O olfato e o paladar estão intimamente relacionados. As papilas gustativas da língua identificam os sabores, ao passo que os nervos localizados no nariz identificam os odores. Ambas as sensações são transmitidas ao cérebro, que integra as informações para que os sabores possam ser reconhecidos e apreciados. Alguns sabores - como o salgado, o amargo, o doce e o ácido - podem ser reconhecidos sem que o sentido do olfato intervenha. No entanto, sabores mais complexos (como o da framboesa) requerem ambos os sentidos, paladar e olfato, para serem reconhecidos.

Os distúrbios mais frequentes do olfato e do paladar são a perda parcial do olfato (hiposmia) e a perda total do olfato (anosmia). Visto que distinguir um sabor de outro depende enormemente do olfato, as pessoas costumam perceber primeiro que a sua capacidade de sentir odores está diminuída quando a comida lhes parece insípida.

Como as pessoas sentem os sabores

Para distinguir a maioria dos sabores, o cérebro precisa da informação sobre ambos, cheiro e sabor. Essas sensações são transmitidas ao cérebro a partir do nariz e da boca. São várias as regiões do cérebro que integram a informação, permitindo às pessoas reconhecer e apreciar os sabores.

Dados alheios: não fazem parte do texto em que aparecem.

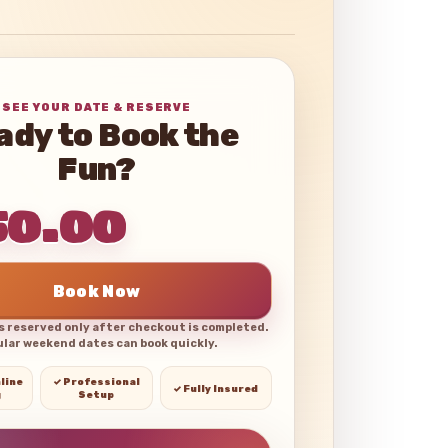
SEE YOUR DATE & RESERVE
ady to Book the
Fun?
50.00
Book Now
is reserved only after checkout is completed.
lar weekend dates can book quickly.
line
✓ Professional
✓ Fully Insured
g
Setup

Uma pequena área da membrana mucosa que reveste o nariz (o epitélio olfativo) contém células nervosas especializadas, denominadas de receptores olfativos. Estes receptores contêm prolongamentos pilosos (cílios) que detectam os odores. As moléculas transportadas pelo ar, que entram pelas fossas nasais, estimulam os cílios, desencadeando um impulso nervoso nas fibras nervosas contíguas. As fibras prolongam-se para cima, através da estrutura óssea que forma o teto da cavidade nasal (placa cribriforme), e conectam-se aos prolongamentos das células nervosas (bulbos olfativos). Estes bulbos formam os nervos cranianos do olfato (nervos olfatórios). O impulso viaja através dos bulbos olfativos e ao longo dos nervos olfatórios até o cérebro. Este interpreta o impulso como um odor específico. Além disso, a área do cérebro onde se armazena a memória dos odores - o centro do olfato e da gustação na parte medial do lobo temporal - é estimulada. A memória permite a uma pessoa distinguir e identificar muitos odores diferentes, assimilados ao longo da vida.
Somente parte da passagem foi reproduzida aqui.